COMPUTATION OF DRUG COMPOSITION

FIELD OF THE INVENTION

The invention relates to the computing of a desired composition of a drug.

BACKGROUND OF THE INVENTION

The heart is an intricate system which functioning is vital for the well being of every person and severe malfunctioning of the heart may be fatal. A large group of cardiac malfunctioning relates to various forms of cardiac arrhythmia.

Various types of treatment for cardiac arrhythmia have been developed. A widely used type of treatment relates to the use of anti-arrhythmic drugs. In the development of new improved drugs, computer models can be used to study the effect of known anti-arrhrythmic drugs. In such models, a specific mathematical model of cardiac cells is typically considered, and the application of a certain drug is analyzed in terms of changed properties of the cell in order to identify candidate drugs which are likely to reduce certain types of arrhythmia. However, despite intense research into identifying drug candidates, about 300.000 people die of cardiac arrhythmia in the form of ventricular fibrillation per year in the US alone.

The inventors of the present invention have appreciated that an alternative approach to finding candidate drug wound be of benefit, and have in consequence devised the present invention.

SUMMARY OF THE INVENTION

It is an object of the present invention to provide an approach which may lead to the identification of improved drugs which may be used to treat cell related malfunctioning, such a malfunctioning of cadiomyocytes. To this end, the inventors of the present invention have had the insight that the composition of a drug may be determined by computing desired properties of the drug.

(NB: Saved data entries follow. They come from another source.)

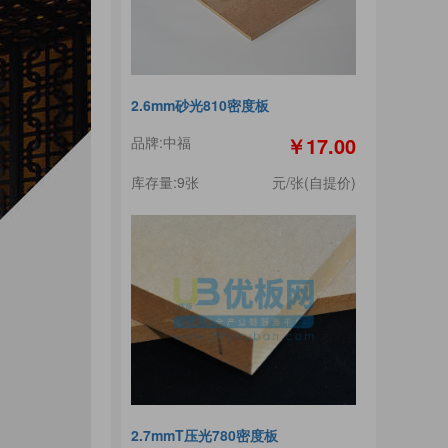
2.6mm砂光810密度板
￥17.00
品牌:中福
库存量:9张
元/张(自提价)
2.7mmT压光780密度板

According to a first aspect of the present invention there is provided, a method for computing a desired composition of a drug, the method comprising : - defining a test drug in terms of a number of components, where each component represents an effect to normal cells and to pathogenic cells;

- accessing a drug model, wherein the drug is modelled in terms of known effects to normal cells and to pathogenic cells, wherein the effect of the test drug to the normal cells and to the pathogenic cells can be determined, and wherein a physiological property of the normal cells and of the pathogenic cells can be determined by the drug model;

- determining the weight of each component of the test drug by minimizing the difference in the physiological property:

between the normal cell after the test drug has been applied and the normal cell prior to applying the test drug, and

between the pathogenic cell after the test drug has been applied and the normal cell prior to applying the test drug

- setting the desired composition of the test drug as the composition defined by the weights of the components.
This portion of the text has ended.